■ Records provided
***

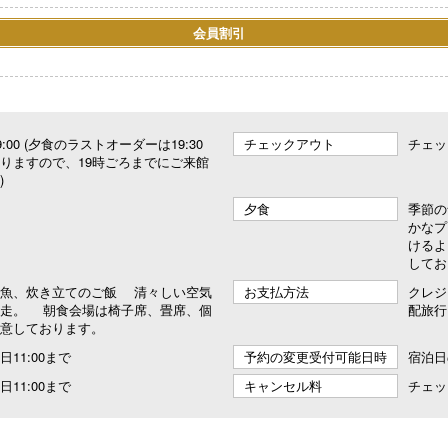
会員割引
き
 19:00 (夕食のラストオーダーは19:30
チェックアウト
チェッ
りますので、19時ごろまでにご来館
)
夕食
季節の
かなプ
けるよ
してお
の魚、炊き立てのご飯 清々しい空気
お支払方法
クレジ
馳走。 朝食会場は椅子席、畳席、個
配旅行
意しております。
11:00まで
予約の変更受付可能日時
宿泊日
11:00まで
キャンセル料
チェッ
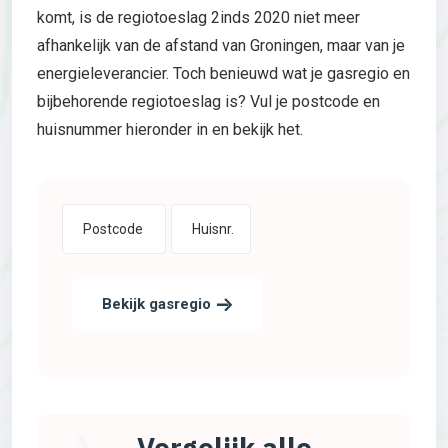
komt, is de regiotoeslag 2inds 2020 niet meer
afhankelijk van de afstand van Groningen, maar van je
energieleverancier. Toch benieuwd wat je gasregio en
bijbehorende regiotoeslag is? Vul je postcode en
huisnummer hieronder in en bekijk het.
Bekijk gasregio
Vergelijk alle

***

■ Task requirements
Copy the material verbatim. The pictures are not part of the copy.

■ Written answer
会員割引
き
 19:00 (夕食のラストオーダーは19:30
チェックアウト
チェッ
りますので、19時ごろまでにご来館
)
夕食
季節の
かなプ
けるよ
してお
の魚、炊き立てのご飯 清々しい空気
お支払方法
クレジ
馳走。 朝食会場は椅子席、畳席、個
配旅行
意しております。
11:00まで
予約の変更受付可能日時
宿泊日
11:00まで
キャンセル料
チェッ
komt, is de regiotoeslag 2inds 2020 niet meer
afhankelijk van de afstand van Groningen, maar van je
energieleverancier. Toch benieuwd wat je gasregio en
bijbehorende regiotoeslag is? Vul je postcode en
huisnummer hieronder in en bekijk het.
Bekijk gasregio
Vergelijk alle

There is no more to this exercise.